2011-07-07 23:45:30 by jdixon
For as long as I can remember, systems administrators have bitched about the state of monitoring. Now, depending on who you ask, you might get a half dozen (or more) answers as to what "monitoring" actually means. Monitoring is most commonly used as a casual catch-all term to describe one or more pieces of software that perform host and service monitoring and basic trending (graphs or charts). But in most cases, these complaints are targeted at software responsible for daily fault detection and notifications for IT shops and Web Operations. The usual whipping boy is Nagios, a popular open-source monitoring project that supports a universe of host and service checks, notifications, escalations and more.
Nagios has been the "lesser of all evils" for quite some time. Its cost (free), extensibility (high) and configuration flexibility have helped it achieve significant adoption levels across a variety of industries and range of business sizes, from small one-man web startups to Fortune 500 enterprises. It's been forked multiple times and is recognized by industry analysts as a force to be reckoned with. Regardless, those who use it, do so with a fair amount of hostility. Ask around and you're likely to find more users who stay with Nagios because it's "good enough" than those who actually like it. So why doesn't Nagios have more competition in the open-source marketplace? Largely because writing an entire monitoring system from scratch is an enormous undertaking. Ok, does that mean we should keep improving Nagios (or forking it... again)? Perhaps.
Or here's a better idea: stop trying to create an entire monitoring system. There's a good reason why large monitoring software projects don't do everything right for everyone. They do a lot of shit, sometimes poorly. And almost always, in a disjointed manner, caused by years of feature creep and parity. Too many moving parts, layers upon layers of antiquated code (and bugs), and an inflexibility towards newer engineering methodologies (e.g. infrastructure as code, aka operational automation). Rather than continuing to feed a bloated system, we should strive to simplify and rebuild desired features as individual components.

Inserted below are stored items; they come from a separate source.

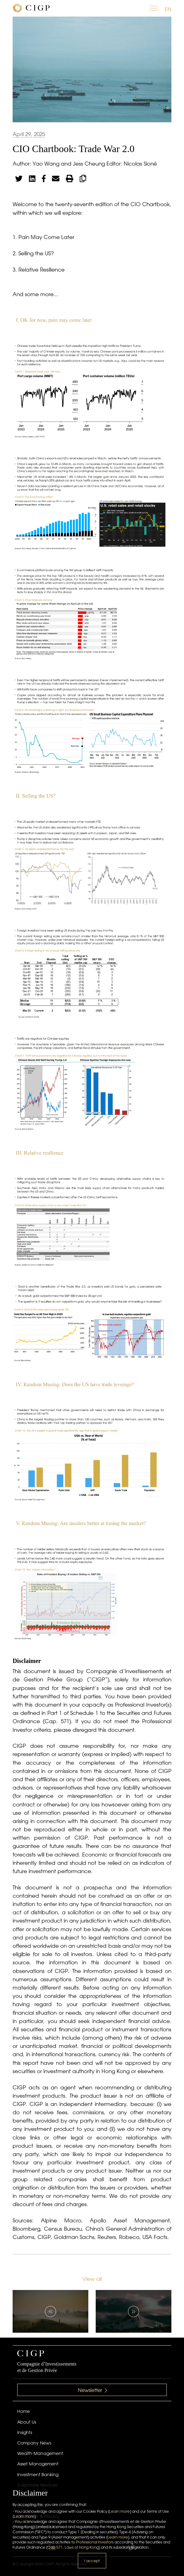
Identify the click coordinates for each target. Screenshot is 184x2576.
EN (168, 9)
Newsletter (92, 2390)
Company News (34, 2443)
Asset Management (37, 2464)
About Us (26, 2422)
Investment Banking (37, 2474)
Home (23, 2411)
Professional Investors (95, 2542)
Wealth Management (40, 2453)
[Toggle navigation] (154, 9)
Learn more (119, 2511)
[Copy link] (83, 178)
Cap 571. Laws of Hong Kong (73, 2547)
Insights (24, 2432)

Think of your monitoring architecture not as the sum of its parts, but rather as a collection of related services. Its not unlike any modern web architecture using a myriad of dedicated pieces, each focused on their own service dependencies. Popular web architectures include a customer-facing interface, a backend to process, crunch and route user requests, a storage engine, possibly a search engine, caching components, and almost certainly layers of redundancy. Now re-imagine monitoring as a collective of dedicated pieces, with their own API and standardized data format. There are collection agents to run checks and gather metrics; a storage engine to aggregate data and respond to queries; a messaging bus to queue and deliver information between components; a state engine to index thresholds, recognize alertable conditions and track alert states; a notification service to page on alerts, handle escalations and scheduling; and of course, a front-end to view dashboards and historical trends.
If you've read this far you might even be thinking "hey, I know something that can do alerting" (e.g. PagerDuty) or can store metrics (e.g. Graphite). That's fantastic, but it goes beyond simply trying to build the necessary components. One of the major hurdles with large software projects like Nagios is that they create an "all or nothing" competitive barrier to entry. Enterprising developers feel like their vision of a new monitoring tool will take too long to complete or won't be able to keep pace with future innovations. Hint: you don't need to. Take a chapter from the "Infrastructure as Code" movement and appreciate the benefits that come from interoperable pieces that are inexpensive, scalable and easily automated with a little code and a stable API.
We don't realize it yet, but what we really need is more competition in this area, particularly from the bottom-up. Gartner's Magic Quadrant is flush with billion-dollar behemoths and rising stars all hoping to cash in on our pain. Businesses continue to empower them by buying their "one-size-fits-all" monitoring suites or poorly conceived SaaS offerings. Open-source has the talent to contend here; in fact, all we have to do is look at log indexing and search projects like Logstash and Graylog2 to see that smaller, simpler projects can compete. And not just with the big boys-- we should promote competition amongst ourselves. Create a reusable, interoperable suite of components that form a cohesive base for performing fault detection, notifications, trending and analysis. Start with a single service, upload it to GitHub and start sharing your work. Be happy when someone forks it and makes it better. Be ecstatic when someone comes out with a completely different implementation that is interface compatible to yours.
How awesome would it be if, five years from now, monitoring software looked like EC2, Cloud Foundry or Heroku? I like to envision it as the Voltron of monitoring software. Except that I'll be fucking thrilled if your Green Lion replaces mine because it's faster, has fewer bugs and a better interface. Besides, I'll be too busy hanging out with Princess Allura in the Blue Lion.